Depending on how hard the boards are attached you could take off the 2 chewed ones. Then, get some pine boards, sand them, paint them black and attach them.


----------



## beN (Apr 21, 2010)

im thinking steel stand? and just rap some fabric around it..i cant really do anything until i get the new Mbu tank.


----------



## target (Apr 21, 2010)

That would work as well.
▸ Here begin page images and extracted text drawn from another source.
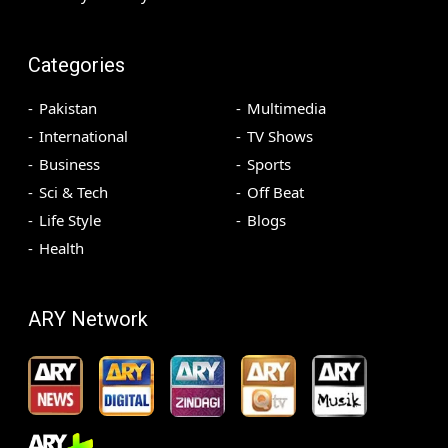
Categories
Pakistan
Multimedia
International
TV Shows
Business
Sports
Sci & Tech
Off Beat
Life Style
Blogs
Health
ARY Network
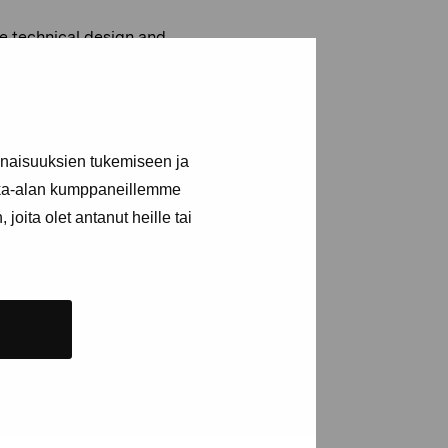
he technical design and
iece uses tones from the
uphone.
e:
www.gunholmstrom.com
inaisuuksien tukemiseen ja
kka-alan kumppaneillemme
joita olet antanut heille tai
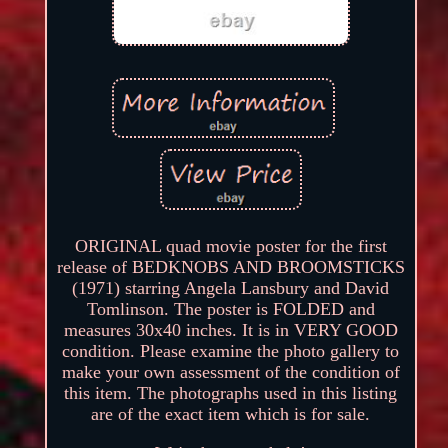
ORIGINAL quad movie poster for the first
release of BEDKNOBS AND BROOMSTICKS
(1971) starring Angela Lansbury and David
Tomlinson. The poster is FOLDED and
measures 30x40 inches. It is in VERY GOOD
condition. Please examine the photo gallery to
make your own assessment of the condition of
this item. The photographs used in this listing
are of the exact item which is for sale.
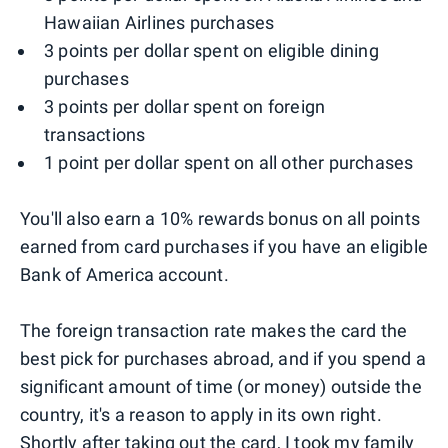
Hawaiian Airlines purchases
3 points per dollar spent on eligible dining
purchases
3 points per dollar spent on foreign
transactions
1 point per dollar spent on all other purchases
You'll also earn a 10% rewards bonus on all points
earned from card purchases if you have an eligible
Bank of America account.
The foreign transaction rate makes the card the
best pick for purchases abroad, and if you spend a
significant amount of time (or money) outside the
country, it's a reason to apply in its own right.
Shortly after taking out the card, I took my family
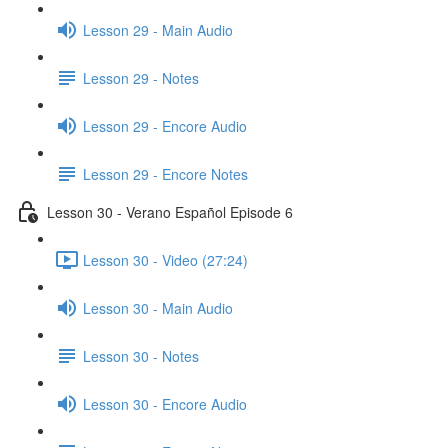
Lesson 29 - Main Audio
Lesson 29 - Notes
Lesson 29 - Encore Audio
Lesson 29 - Encore Notes
Lesson 30 - Verano Español Episode 6
Lesson 30 - Video (27:24)
Lesson 30 - Main Audio
Lesson 30 - Notes
Lesson 30 - Encore Audio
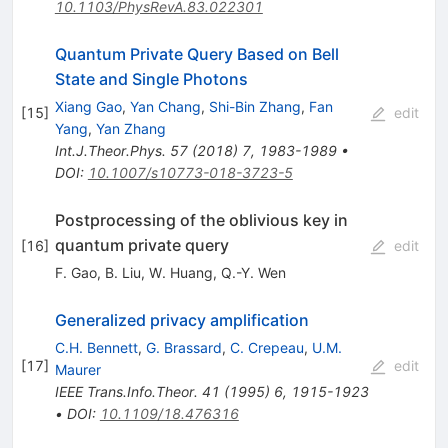
10.1103/PhysRevA.83.022301
Quantum Private Query Based on Bell
State and Single Photons
Xiang Gao
,
Yan Chang
,
Shi-Bin Zhang
,
Fan
[
15
]
edit
Yang
,
Yan Zhang
Int.J.Theor.Phys.
57
(
2018
)
7
,
1983-1989
•
DOI
:
10.1007/s10773-018-3723-5
Postprocessing of the oblivious key in
quantum private query
[
16
]
edit
F. Gao
,
B. Liu
,
W. Huang
,
Q.-Y. Wen
Generalized privacy amplification
C.H. Bennett
,
G. Brassard
,
C. Crepeau
,
U.M.
[
17
]
edit
Maurer
IEEE Trans.Info.Theor.
41
(
1995
)
6
,
1915-1923
•
DOI
:
10.1109/18.476316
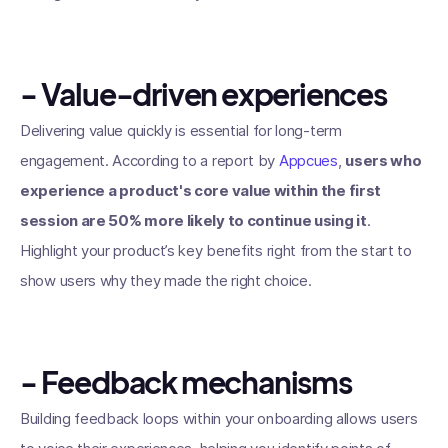
- Value-driven experiences
Delivering value quickly is essential for long-term
engagement. According to a report by
Appcues
,
users who
experience a product's core value within the first
session are 50% more likely to continue using it
.
Highlight your product’s key benefits right from the start to
show users why they made the right choice.
- Feedback mechanisms
Building feedback loops within your onboarding allows users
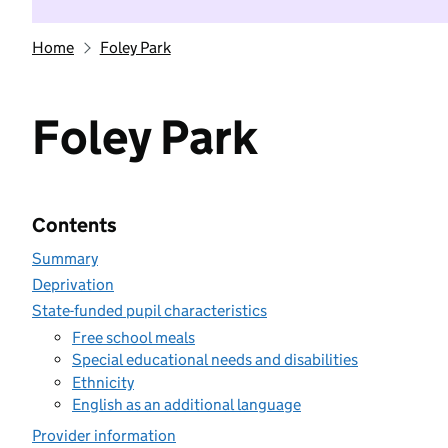
Home
Foley Park
Foley Park
Contents
Summary
Deprivation
State-funded pupil characteristics
Free school meals
Special educational needs and disabilities
Ethnicity
English as an additional language
Provider information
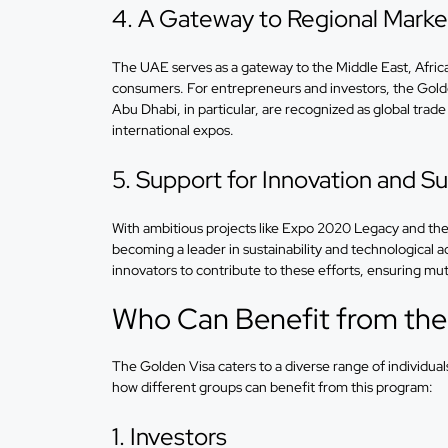
4. A Gateway to Regional Marke
The UAE serves as a gateway to the Middle East, Africa,
consumers. For entrepreneurs and investors, the Golde
Abu Dhabi, in particular, are recognized as global trade
international expos.
5. Support for Innovation and Sus
With ambitious projects like Expo 2020 Legacy and the
becoming a leader in sustainability and technological 
innovators to contribute to these efforts, ensuring mut
Who Can Benefit from the
The Golden Visa caters to a diverse range of individual
how different groups can benefit from this program:
1. Investors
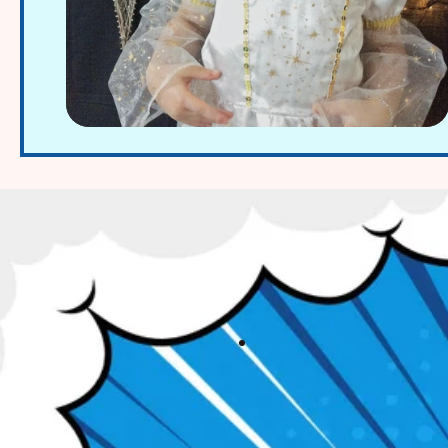
A-Ling Lie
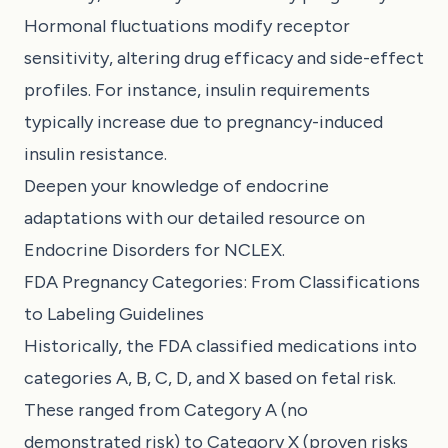
Hormonal fluctuations modify receptor
sensitivity, altering drug efficacy and side-effect
profiles. For instance, insulin requirements
typically increase due to pregnancy-induced
insulin resistance.
Deepen your knowledge of endocrine
adaptations with our detailed resource on
Endocrine Disorders for NCLEX
.
FDA Pregnancy Categories: From Classifications
to Labeling Guidelines
Historically, the FDA classified medications into
categories A, B, C, D, and X based on fetal risk.
These ranged from Category A (no
demonstrated risk) to Category X (proven risks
All depends on the look you are going for.


----------



## Aquaman (Apr 21, 2010)

I had a friend who had a dog that pretty much ate all his furniture ,table legs couch etc. 
I suggest a big chew toy...... or a Muzzle ...j/k. 
I wonder what the fish were thinking 

A steel tank insilated from floor hooked up to a power sorce might help...again ...j/k


----------



## beN (Apr 21, 2010)

Aquaman said:


> I had a friend who had a dog that pretty much ate all his furniture ,table legs couch etc.
> I suggest a big chew toy...... or a Muzzle ...j/k.
> I wonder what the fish were thinking
> 
> A steel tank insilated from floor hooked up to a power sorce might help...again ...j/k


beleive me those ideas will taken into consideration lol i was very mad last night,I couldn't even look at him.


----------



## Gul (Apr 21, 2010)

Our dog chewed a 3 foot hole in the drywall of the kitchen in our old house, chewed down 2 5-6 foot apple trees, ate an "indestructable" dog bone chew toy...

Hope you can find away to stop him form chewing up more of your house.


----------



## L!$A (Apr 21, 2010)

Whoa! Now that would be a PITA! 
We're going to try hot sauce or maybe that sour apple spray... hopefully that works


----------